Глава одиннадцатая. Порча

Проснулась я на огромной кровати, под золотистым, прозрачным балдахином. Солнечный свет проникал через огромные, во всю стену, окна и кутал уютную спальню в янтарную дымку. Потянувшись от души на мягких простынях, я вдохнула аромат свежей выпечки и кофе. Села на кровати, откинув одеяло и только сейчас заметила, что кто-то переодел меня в тонкую ночную рубашку. Вопрос только кто? Надеюсь, не Анри, но надежды было мало.

При одной мысли о вчерашнем вечере вообще и Анри в частности сказка вдруг закончилась.

Шею жгло болью. Слетев с кровати, я подлетела к зеркалу и уставилась на собственное отражение, вернее, на ту самую пресловутую «метку».

— Розочка… — констатировала я.

А розочка была ничего так себе. Темно-красная, прямо над артерией, она запечатывала сосуд с кровью, которым, к несчастью, была я.

— Я принадлежу Анри, — сама не веря в свои слова, я потрогала татуировку и поморщилась от боли. — Как собачка… Ничего, солнышко, ты еще убедишься, что и собачки кусать умеют. Уж ты у меня попляшешь… хозяин.

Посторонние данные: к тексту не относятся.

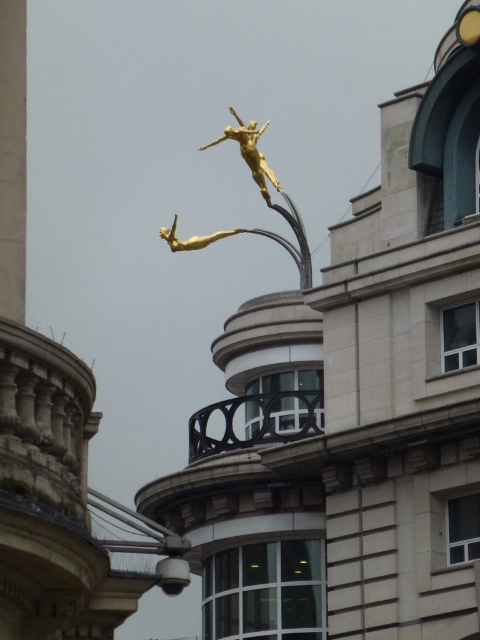 Question: Where is smooth white pillar at left located in relation to gold metallic statue at center in the image?

Choices:
 (A) below
 (B) above

Answer: (A)

Question: Estimate the real-world distances between objects in this image. Which object is farther from the smooth white pillar at left?

Choices:
 (A) gold metallic statue at upper center
 (B) gold metallic statue at center

Answer: (B)

Question: Based on their relative distances, which object is nearer to the smooth white pillar at left?

Choices:
 (A) gold metallic statue at center
 (B) gold metallic statue at upper center

Answer: (B)

Question: Does smooth white pillar at left lie in front of gold metallic statue at upper center?

Choices:
 (A) yes
 (B) no

Answer: (A)

Question: From the image, what is the correct spatial relationship of gold metallic statue at upper center in relation to gold metallic statue at center?

Choices:
 (A) right
 (B) left

Answer: (A)

Question: Which of the following is the closest to the observer?

Choices:
 (A) (12, 276)
 (B) (300, 253)

Answer: (A) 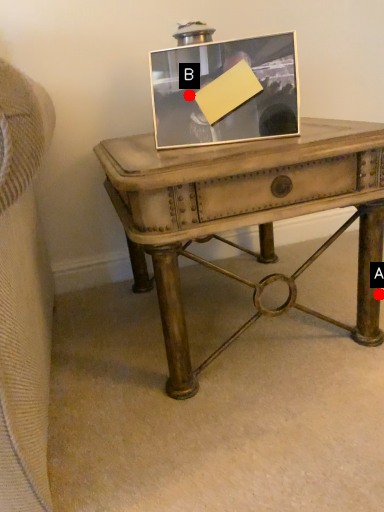 Question: Two points are circled on the image, labeled by A and B beside each circle. Which point is farther to the camera?

Choices:
 (A) A is further
 (B) B is further

Answer: (A) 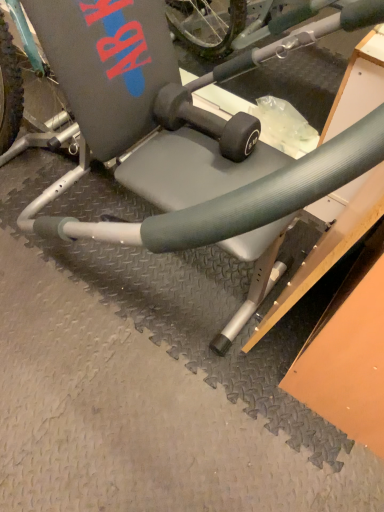 What is the approximate height of teal matte bicycle at upper left?

The height of teal matte bicycle at upper left is 38.07 inches.

Describe the element at coordinates (185, 131) in the screenshot. I see `teal matte bicycle at upper left` at that location.

Find the location of a particular element. teal matte bicycle at upper left is located at coordinates (185, 131).

This screenshot has height=512, width=384. I want to click on teal matte bicycle at upper left, so click(x=185, y=131). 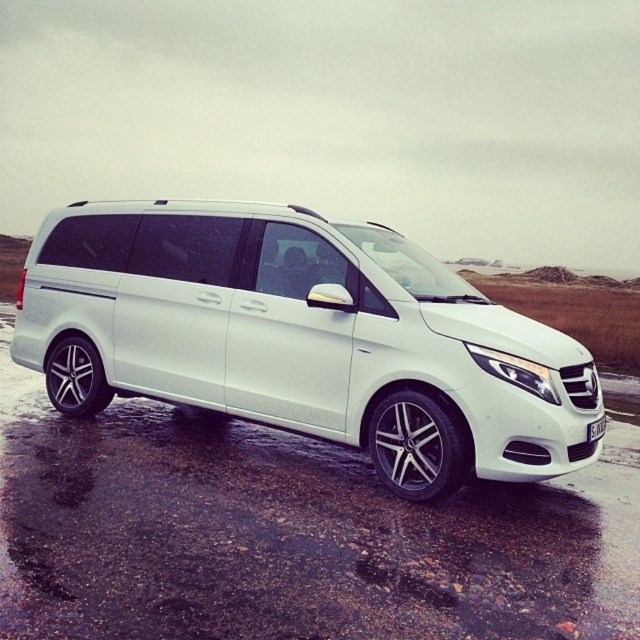 You are standing at the point marked by coordinates point (301,337) in the image. What object are you directly facing?

The point marked by coordinates point (301,337) marks white metallic van at center, so you are directly facing the white metallic van at center.

You are a delivery driver who needs to attach a new license plate to your white metallic van at center. The current white plastic license plate at lower right is damaged and needs replacement. Based on the image, where should the new license plate be positioned relative to the van?

The white plastic license plate at lower right should be positioned below the white metallic van at center, as the van is above the license plate in the image. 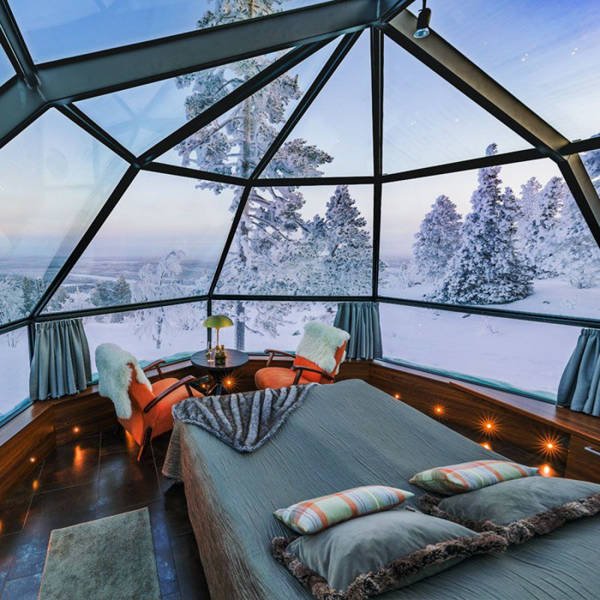 Find the location of a particular element. The image size is (600, 600). grey curtain is located at coordinates (70, 365). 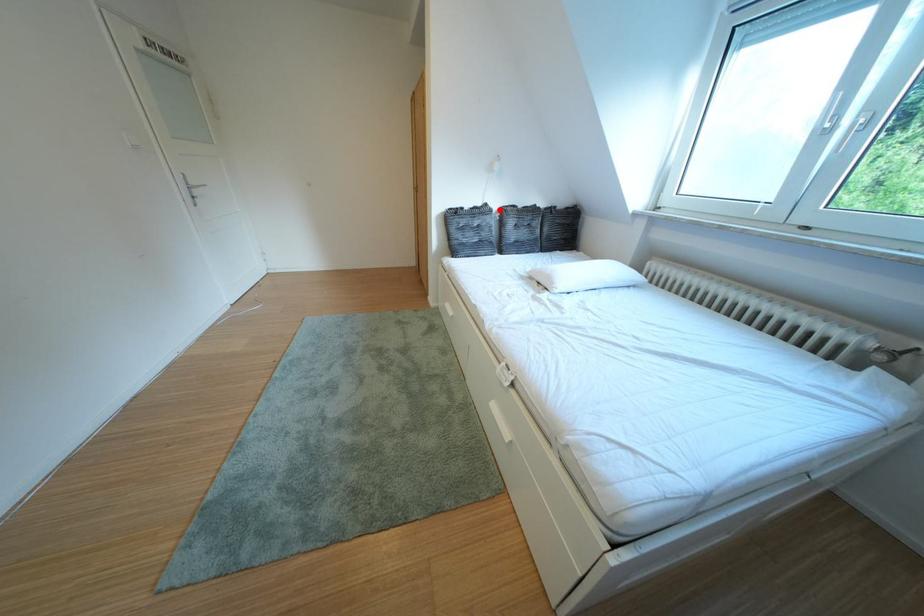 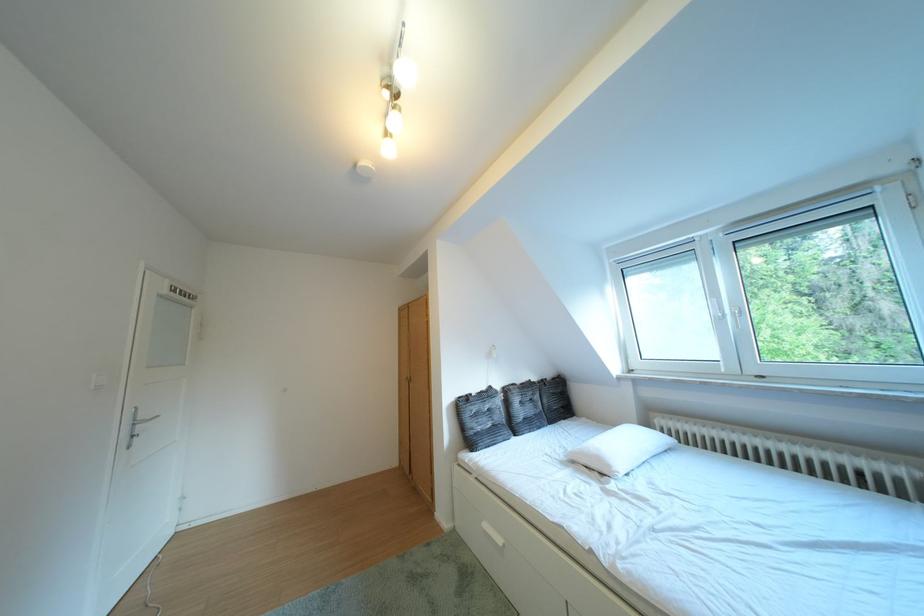 Where in the second image is the point corresponding to the highlighted location from the first image?

(504, 392) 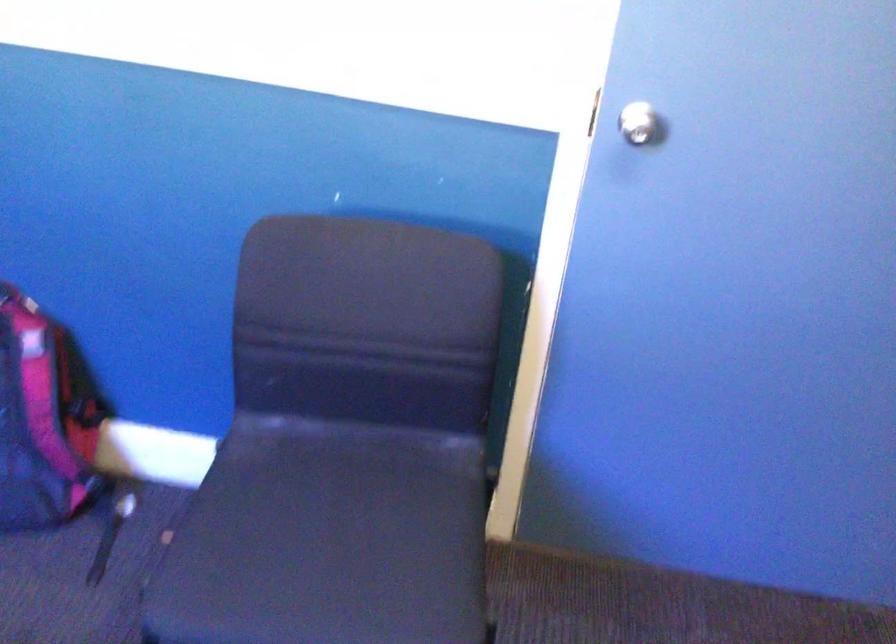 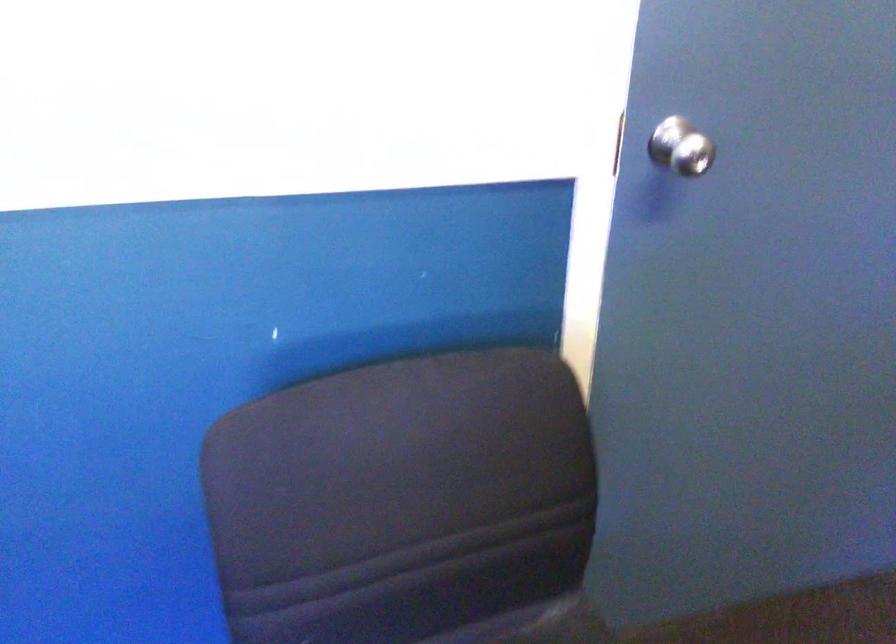 What movement of the cameraman would produce the second image?

The cameraman walked toward left, forward. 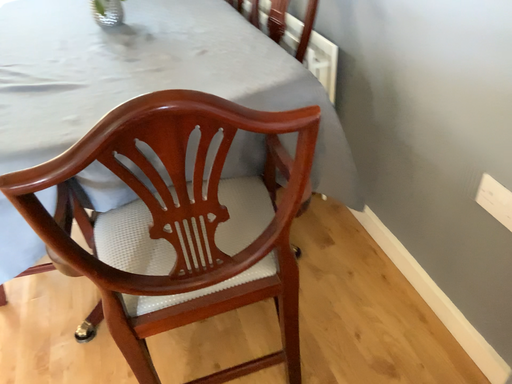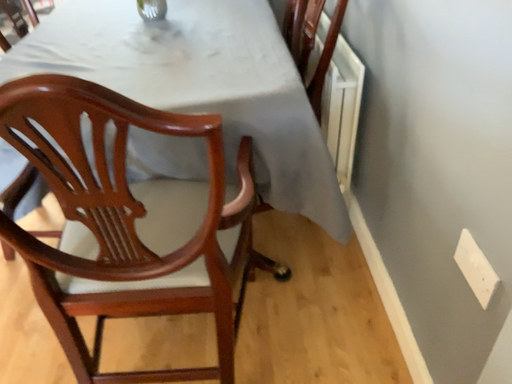 Question: Which way did the camera rotate in the video?

Choices:
 (A) rotated left
 (B) rotated right

Answer: (A) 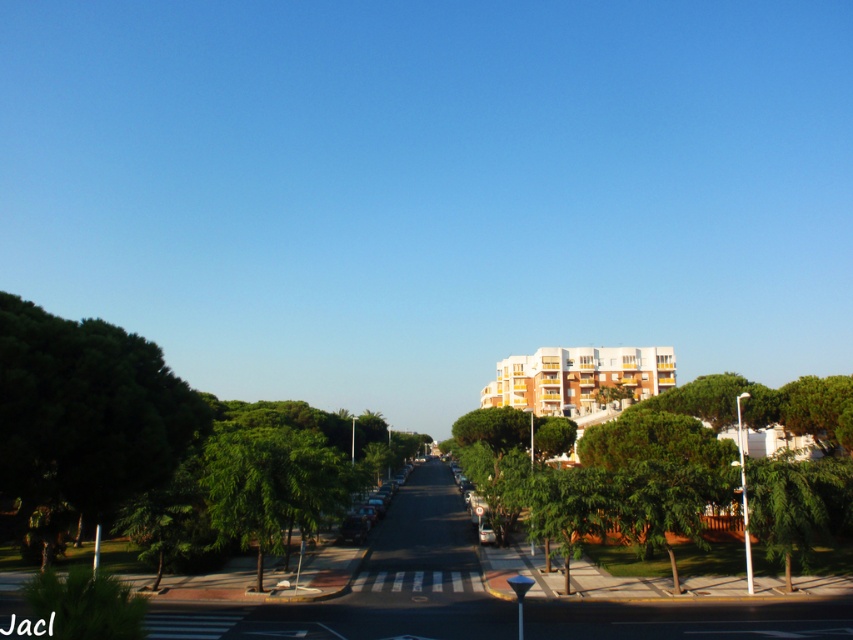 Question: Considering the real-world distances, which object is farthest from the green leafy tree at center?

Choices:
 (A) metallic silver car at center-right
 (B) green leafy tree at left

Answer: (B)

Question: Which point is closer to the camera?

Choices:
 (A) (601, 400)
 (B) (480, 518)

Answer: (B)

Question: Can you confirm if green leafy tree at center is wider than metallic silver car at center-right?

Choices:
 (A) no
 (B) yes

Answer: (B)

Question: Is green leafy tree at left to the left of green leafy tree at center from the viewer's perspective?

Choices:
 (A) yes
 (B) no

Answer: (A)

Question: Does green leafy tree at center have a smaller size compared to metallic silver car at center-right?

Choices:
 (A) no
 (B) yes

Answer: (A)

Question: Which object is closer to the camera taking this photo?

Choices:
 (A) metallic silver car at center-right
 (B) green leafy tree at center

Answer: (B) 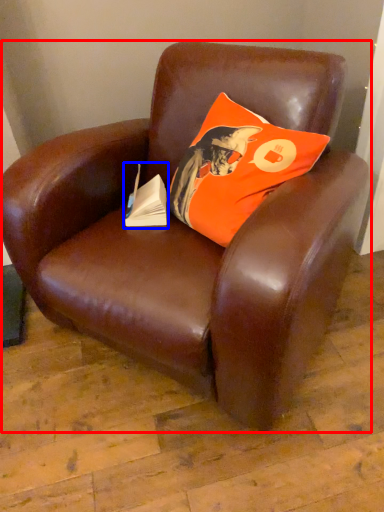 Question: Which object is further to the camera taking this photo, chair (highlighted by a red box) or paperback book (highlighted by a blue box)?

Choices:
 (A) chair
 (B) paperback book

Answer: (B) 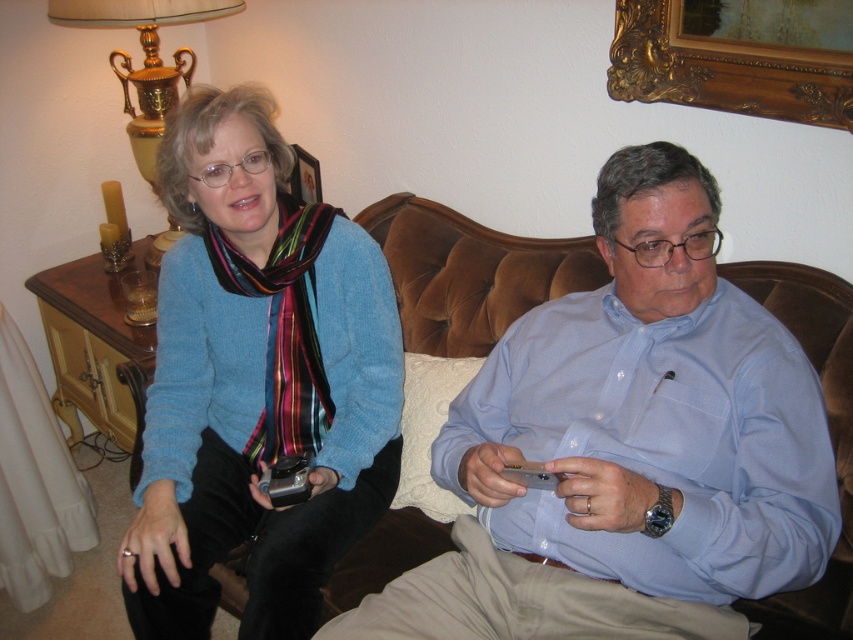 From the picture: Does gold ornate picture frame at upper center appear over wooden picture frame at upper center?

Correct, gold ornate picture frame at upper center is located above wooden picture frame at upper center.

Locate an element on the screen. gold ornate picture frame at upper center is located at coordinates (737, 56).

Based on the photo, who is more distant from viewer, (798, 93) or (309, 186)?

Point (309, 186)

The image size is (853, 640). In order to click on gold ornate picture frame at upper center in this screenshot , I will do `click(737, 56)`.

This screenshot has width=853, height=640. What do you see at coordinates (257, 381) in the screenshot? I see `matte blue sweater at left` at bounding box center [257, 381].

Is matte blue sweater at left above brown velvet couch at center?

Indeed, matte blue sweater at left is positioned over brown velvet couch at center.

This screenshot has height=640, width=853. I want to click on matte blue sweater at left, so click(x=257, y=381).

Can you confirm if gold ornate picture frame at upper center is bigger than gold metallic lamp at upper left?

Actually, gold ornate picture frame at upper center might be smaller than gold metallic lamp at upper left.

Does gold ornate picture frame at upper center have a smaller size compared to gold metallic lamp at upper left?

Correct, gold ornate picture frame at upper center occupies less space than gold metallic lamp at upper left.

What do you see at coordinates (737, 56) in the screenshot? I see `gold ornate picture frame at upper center` at bounding box center [737, 56].

You are a GUI agent. You are given a task and a screenshot of the screen. Output one action in this format:
    pyautogui.click(x=<x>, y=<y>)
    Task: Click on the gold ornate picture frame at upper center
    The height and width of the screenshot is (640, 853).
    Given the screenshot: What is the action you would take?
    pyautogui.click(x=737, y=56) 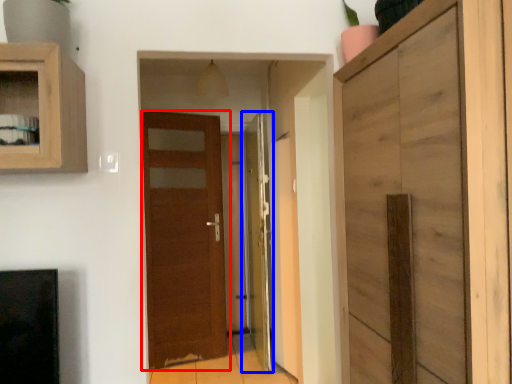 Question: Which object is further to the camera taking this photo, door (highlighted by a red box) or door (highlighted by a blue box)?

Choices:
 (A) door
 (B) door

Answer: (A) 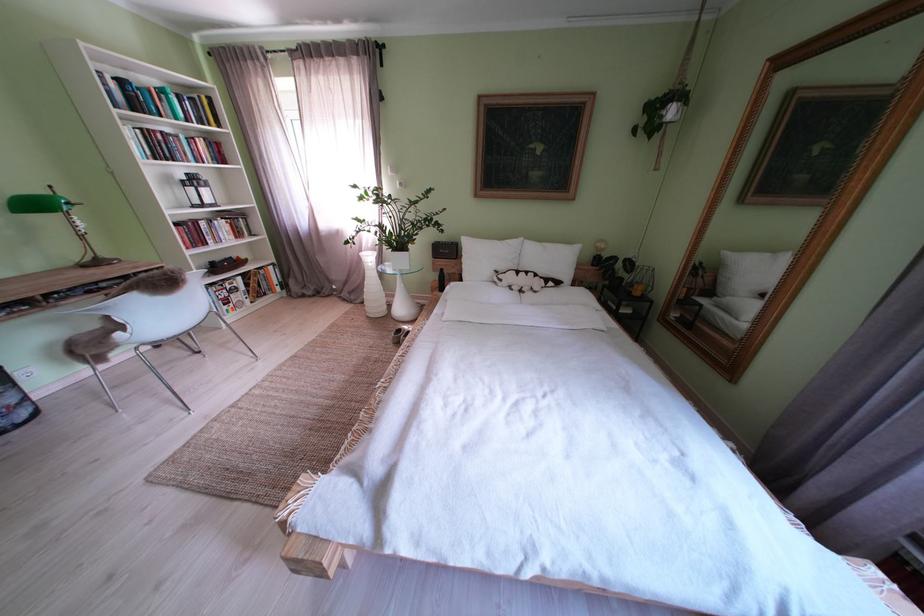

Надо будет расспросить Ли насчет этот татуировки. До сих пор я как-то не интересовалась играми бессмертным, надобности не было, а теперь меня в них нагло втянули. А потом решим, как разговаривать с Анри…

Анри… мягкие слова, крепкие объятия, осторожные поцелуи: Анри умел быть чарующим, когда хотел. Но к чему эти татуировки? Эти выходки? Как дите бессмертное!

Оглядевшись, обнаружила на стуле аккуратно сложенную одежду: белоснежную майку и джинсы, под стулом — легкие, удобные босоножки и, быстро одевшись, заправила кровать, на ходу уплетая булку. Замок замком, а за собой убирать надо.

Только тогда заметила на туалетном столике небольшой конверт. Заинтересовавшись, повертела в пальцах, еще сомневаясь (а вдруг не мне?), но, подумав, все же открыла и вытянула тетрадный листок в крупную клетку, на котором корявыми, не сильно-то понятными буквами было написано: «Умри, сука!»

Пальцы задрожали, норовя выпустить конверт. Нет, оно точно не мне. Оно не может быть мне! Да, я не была подарочком, но чтобы захотеть убить? Меня? Нет, увольте, таких врагов у меня нет и, надеюсь, не будет.

Потому листик засунем обратно в конвертик, конвертик положим на столик и забудем. Не надо оно, нас не касается, а в чужие дела лезть некрасиво. Мож это вампиру, чего ему, несмертельному, сделается.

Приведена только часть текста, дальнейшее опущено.